Avec tendresse, elle dégagea les cheveux qui s'étaient collé sur le front de son fils, avant de lui aider à se redresser un peu pour lui donner à boire. Ce n'était finalement que plusieurs minutes plus tard qu'elle finit par reporter son attention sur son interlocutrice. Assise sur le bord du lit, son fils blottit contre elle, un sourire heureux était dessiné sur ses lèvres, et pour la première fois depuis l'arrivée d'Ida dans la pièce, celui-ci n'était pas feint.

« Excusez mon inattention, je vous en prie. commença-t-elle. Elle avait été si soulagée de voir son fils se réveiller que durant plusieurs minutes, elle avait comme oublié la présence d'Ida. J’aimerais beaucoup revenir sur votre proposition, et vous écouter jouer. Possédez-vous votre propre instrument ? Et alors que ses doigts caressaient toujours avec tendresse le visage de son fils, la jolie brune se tourna vers la porte : Blanche ? A peine avait-elle appelé que la porte s’ouvrit, et la domestique entra dans la pièce. Le tout s’était passé si rapidement que Jeanne ne put s’empêcher de se demander si cette dernière n’avait pas tenté d’écouter leur conversation depuis le couloir. Mais seul un léger haussement de sourcils laissait deviner ce que la jeune comtesse pensait de cette attitude, alors que sa voix restait des plus neutres. Vas quérir une harpe pour Dame Ida, je t’en prie, et après tu pourras aider Alice et Marie à la cuisine. »

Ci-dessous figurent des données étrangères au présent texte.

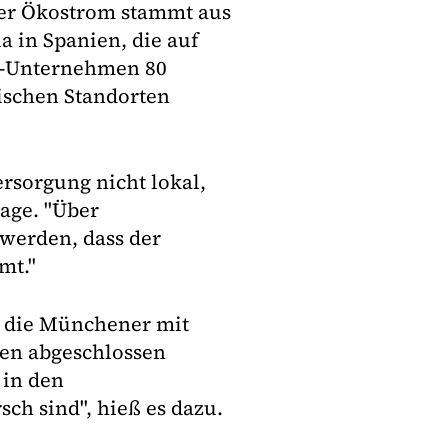
 Der Ökostrom stammt aus
a in Spanien, die auf
S-Unternehmen 80
ischen Standorten
rsorgung nicht lokal,
age. "Über
werden, dass der
mt."
n die Münchener mit
en abgeschlossen
 in den
ch sind", hieß es dazu.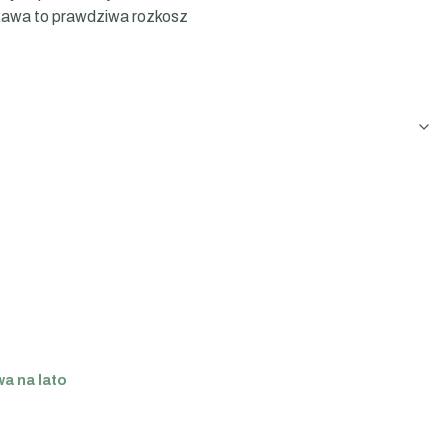
 kawa to prawdziwa rozkosz
a na lato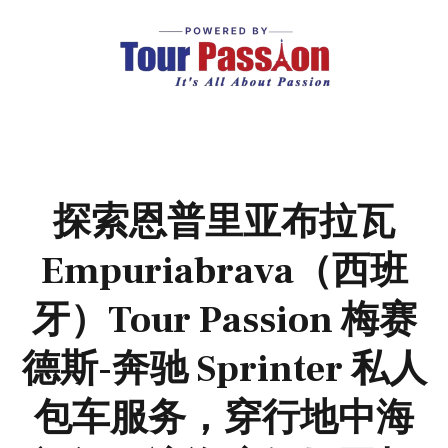
探索恩普里亚布拉瓦
Empuriabrava（西班
牙）Tour Passion 梅赛
德斯-奔驰 Sprinter 私人
包车服务，穿行地中海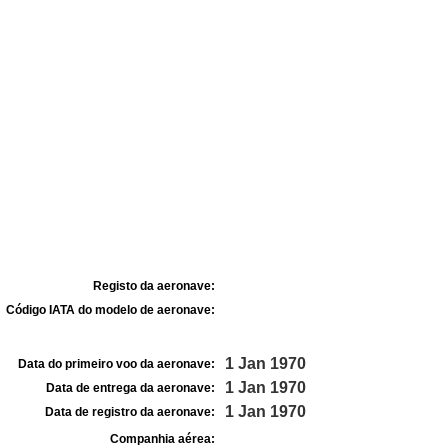
Registo da aeronave:
Código IATA do modelo de aeronave:
1 Jan 1970
Data do primeiro voo da aeronave:
1 Jan 1970
Data de entrega da aeronave:
1 Jan 1970
Data de registro da aeronave:
Companhia aérea: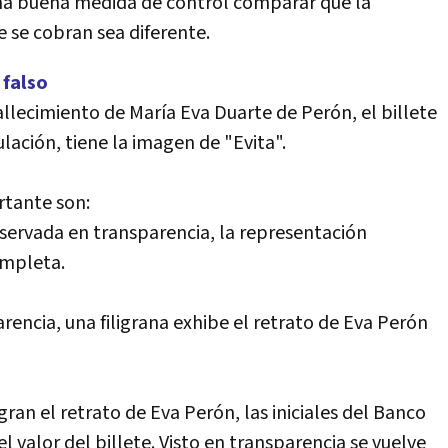
una buena medida de control comparar que la
 se cobran sea diferente.
 falso
allecimiento de María Eva Duarte de Perón, el billete
lación, tiene la imagen de "Evita".
rtante son:
servada en transparencia, la representación
ompleta.
arencia, una filigrana exhibe el retrato de Eva Perón
ran el retrato de Eva Perón, las iniciales del Banco
l valor del billete. Visto en transparencia se vuelve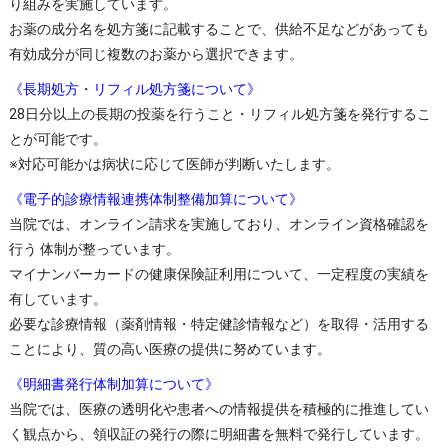
り組みを実施しています。
お薬の成分名を処方箋に記載することで、供給不足などがあっても
有効成分が同じ複数のお薬から選択できます。
《長期処方・リフィル処方箋について》
28日分以上の長期の投薬を行うこと・リフィル処方箋を発行するこ
とが可能です。
※対応可能かは病状に応じて医師が判断いたします。
《電子的診療情報連携体制整備加算について》
当院では、オンライン請求を実施しており、オンライン資格確認を
行う 体制が整っています。
マイナンバーカードの健康保険証利用について、一定程度の実績を
有しています。
必要な診療情報（薬剤情報・特定健診情報など）を取得・活用する
ことにより、質の高い医療の提供に努めています。
《明細書発行体制加算について》
当院では、医療の透明化や患者への情報提供を積極的に推進してい
く観点から、領収証の発行の際に明細書を無料で発行しています。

Quelques minutes plus tard, la servante réapparut, tenant dans la main l’instrument demandé, et le tenant à Ida. Il n’était pas difficile de deviner sur son visage que Blanche ne s’était certainement pas imaginé que l’entretien entre les deux jeunes femmes prendrait une telle tournure, mais elle se gardait bien de dire quoique ce soit, et disparut seulement quelques instants plus tard, fermant la porte derrière elle.